The charts below show two ways of looking at the history of state spending.

The first is from the Dunleavy administration. It includes an adjustment for inflation, but it does not include an adjustment for population growth over the decades, a serious omission.

The second chart is from the Legislative Finance Division. It includes adjustments for inflation and for population growth, both of which are essential. The chart was included in a presentation by David Teal, the director of legislative finance, in a budget hearing Jan. 23.

The governor’s office submitted the first chart as part of its sales pitch on the proposed state spending limit this week, House Joint Resolution 7. Excluding population distorts reality and inflates the trajectory of spending, making it easier to claim state spending is out of control and that we need this amendment.
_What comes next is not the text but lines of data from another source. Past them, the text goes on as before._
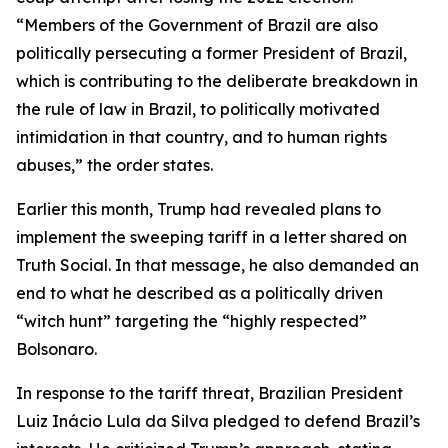
“Members of the Government of Brazil are also
politically persecuting a former President of Brazil,
which is contributing to the deliberate breakdown in
the rule of law in Brazil, to politically motivated
intimidation in that country, and to human rights
abuses,” the order states.
Earlier this month, Trump had revealed plans to
implement the sweeping tariff in a letter shared on
Truth Social. In that message, he also demanded an
end to what he described as a politically driven
“witch hunt” targeting the “highly respected”
Bolsonaro.
In response to the tariff threat, Brazilian President
Luiz Inácio Lula da Silva pledged to defend Brazil’s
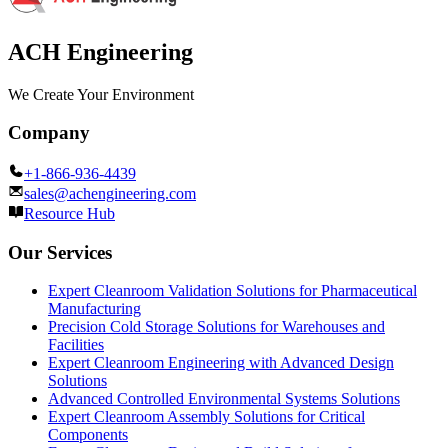
ACH Engineering
We Create Your Environment
Company
+1-866-936-4439
sales@achengineering.com
Resource Hub
Our Services
Expert Cleanroom Validation Solutions for Pharmaceutical
Manufacturing
Precision Cold Storage Solutions for Warehouses and
Facilities
Expert Cleanroom Engineering with Advanced Design
Solutions
Advanced Controlled Environmental Systems Solutions
Expert Cleanroom Assembly Solutions for Critical
Components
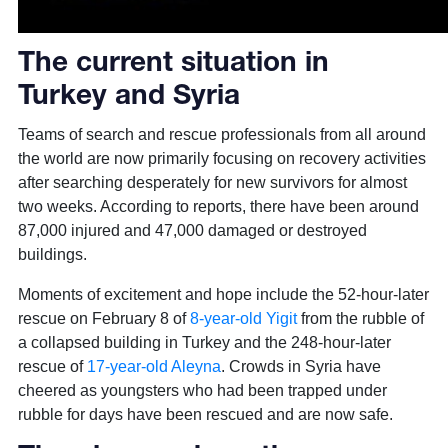
The current situation in
Turkey and Syria
Teams of search and rescue professionals from all around
the world are now primarily focusing on recovery activities
after searching desperately for new survivors for almost
two weeks. According to reports, there have been around
87,000 injured and 47,000 damaged or destroyed
buildings.
Moments of excitement and hope include the 52-hour-later
rescue on February 8 of
8-year-old Yigit
from the rubble of
a collapsed building in Turkey and the 248-hour-later
rescue of
17-year-old Aleyna
. Crowds in Syria have
cheered as youngsters who had been trapped under
rubble for days have been rescued and are now safe.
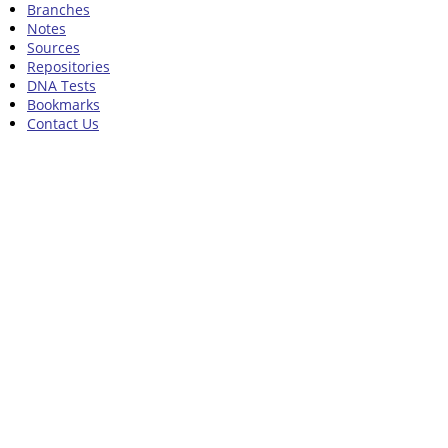
Branches
Notes
Sources
Repositories
DNA Tests
Bookmarks
Contact Us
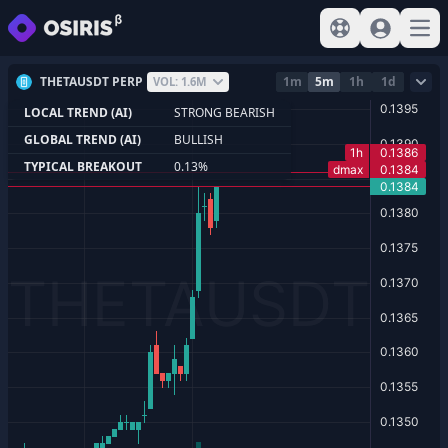
View help
Sign In
Open
THETAUSDT PERP
1m
5m
1h
1d
VOL: 1.6M
LOCAL TREND (AI)
STRONG BEARISH
GLOBAL TREND (AI)
BULLISH
TYPICAL BREAKOUT
0.13%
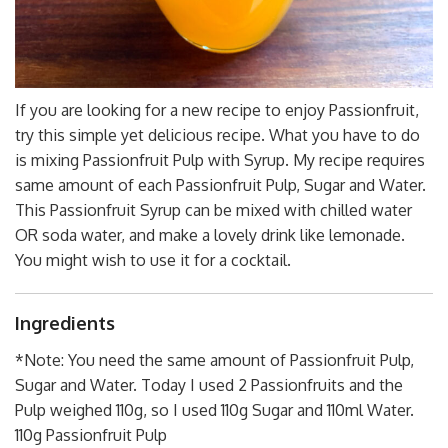
If you are looking for a new recipe to enjoy Passionfruit,
try this simple yet delicious recipe. What you have to do
is mixing Passionfruit Pulp with Syrup. My recipe requires
same amount of each Passionfruit Pulp, Sugar and Water.
This Passionfruit Syrup can be mixed with chilled water
OR soda water, and make a lovely drink like lemonade.
You might wish to use it for a cocktail.
Ingredients
*Note: You need the same amount of Passionfruit Pulp,
Sugar and Water. Today I used 2 Passionfruits and the
Pulp weighed 110g, so I used 110g Sugar and 110ml Water.
110g Passionfruit Pulp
According to the 1980 census, Alaska had 401,851 residents in 1980. The 2018 population estimate is 736,239. It costs more to run a state government with more residents.

No chart that claims to show the real history of state spending over the past 40 years is accurate unless it accounts for the increased costs from the addition of more than 300,000 new residents.

The second chart, the one presented by Teal, does not make a dramatic case for a spending limit, as it shows that state spending on operations, adjusted for inflation and population, is similar to what it was in the late 1970s, before the oil boom.

“You have to adjust for inflation. You also have to adjust for a growing population because the state provides services now to twice as many people as we did in the 70s,” Teal said during the January hearing, part of an overview of the state budget. “That’s what real per capita means, it’s adjusted for both population and inflation.”

During the hearing Thursday on the state spending limit, Rep. Jonathan Kreiss-Tomkins asked Dunleavy administration economist Ed King why there was zero allowance for population growth in the first chart below, which is Slide 3 part of this presentation.

“When we talk about spending, just as economists, we usually talk about the purchasing power of a dollar and we usually talk about is what the inflation-adjusted value of that dollars are. What this is trying to show you is if you had that same level of government services, what it would have costed in today’s dollars. It’s not suggesting what the right level of government service is, it’s just simply telling you what the amount of money in today’s dollars, the government did spend. To put population in here would be mixing apples and oranges a little bit. It’s definitely something that we could do and it does provide some insight and value. But it’s not necessarily instructive on what government spending should be or necessarily what it was,” said King.

There is a relationship between population growth and spending. That the Dunleavy administration uses bafflegab to claim otherwise is instructive. This is one of numerous problems with Dunleavy’s proposed constitutional amendment.